Groups | Blog | Home
all groups > sql server full text search > july 2003 >

sql server full text search : DB Design / Hardware Advice to optimize FTS query performance


robnews NO[at]SPAM iGive.com
7/16/2003 8:28:28 AM
We're implementing FTS on SQL 2K from scratch. I've never done this
before - so please excuse (and highlght) newbie-type mistakes.
Looking for advice on best way to design for the following:

Goals:
Query Speed
Ease of Maintenance

Less Important (I think):
Population time

Situation:

We're creating a comparison shopping engine, more or less. Data will
be accessed via the web. Number of searches won't be high initially,
but hopefully will grow.

We're going to be receiving product description catalog datafeeds
(files) from 4 or 5 (maybe as many as 10, heck maybe more) outside
sources. Each product catalog is similar, but not exactly the same,
approximately 30 columns in each. It looks like only 2 of those
columns will need to be full-text indexed. The data is going to be
updated regularly, but doesn't change much. Each product catalog will
be updated on a different schedule (from daily to monthly).
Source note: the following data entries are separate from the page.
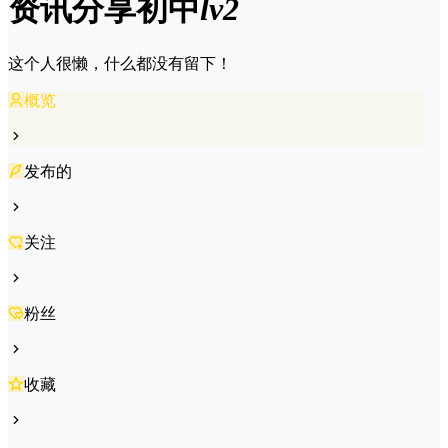
资讯分享
初中
lv2
这个人很懒，什么都没有留下！
概览
发布的
关注
粉丝
收藏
Each catalog will range from 1,000,000 - 5,000,000 rows.

A query for "adidas running shoes" may have result rows in any of the
datafeeds.

I think my options are:

A) Map each datafeed into a single common table. Figure out how to
manage updating that common table from the changing datafeed data.

Create FTS on that table in a single FTS catalog.

Query will be simple I assume:

SELECT FT_TBL.*, KEY_TBL.RANK
FROM tablename AS FT_TBL INNER JOIN
CONTAINSTABLE (tablename, *,
'(adidas and running and shoe)',1000)
AS KEY_TBL
ON FT_TBL.CatalogID = KEY_TBL.[KEY]
ORDER BY KEY_TBL.RANK DESC


B) Create table per datafeed. Create FTS each table into common FTS
catalog.

Query design will be something like

Query Table A
UNION
Query Table B
UNION
Query Table C

Order entire result set by rank

Also, everything I read about hardware suggests 4+ processors, plenty
of RAM, plenty of disk (on separate channels/controllers).

Initially, however, this will go into production on 2 processor box.
Is that hopeless?

Anything I'm missing?

Andrew Cencini [MS]
7/16/2003 9:40:13 AM
Hi, Rob --

Sounds like you've read the Full-Text Deployment white paper
(http://support.microsoft.com/default.aspx?scid=/support/sql/content/2000pap
ers/fts_white%20paper.asp), and maybe Building Search Applications for the
Web
(http://msdn.microsoft.com/library/default.asp?url=/library/en-us/dnsql2k/ht
ml/sql_fulltextsearch.asp) <-- this one can be useful for some additional
application-centered performance techniques.

Depending on what you are expecting the most common queries to be, it
probably would be more performant to split your data into separate tables
based on feed (that way, if it is desirable to query against only a single
feed, you can direct the query to a single table/ for multiple feeds reduce
the unions to only tables you want to query). Depending on the speed of the
dual-proc machine you have, it may be enough to satisfy your requirements,
though obviously higher-end hardware can always help :)

Thanks,
--andrew

Andrew Cencini
Program Manger
Microsoft Corp. - SQL Server Engine

--
This posting is provided "AS IS" with no warranties, and confers no rights.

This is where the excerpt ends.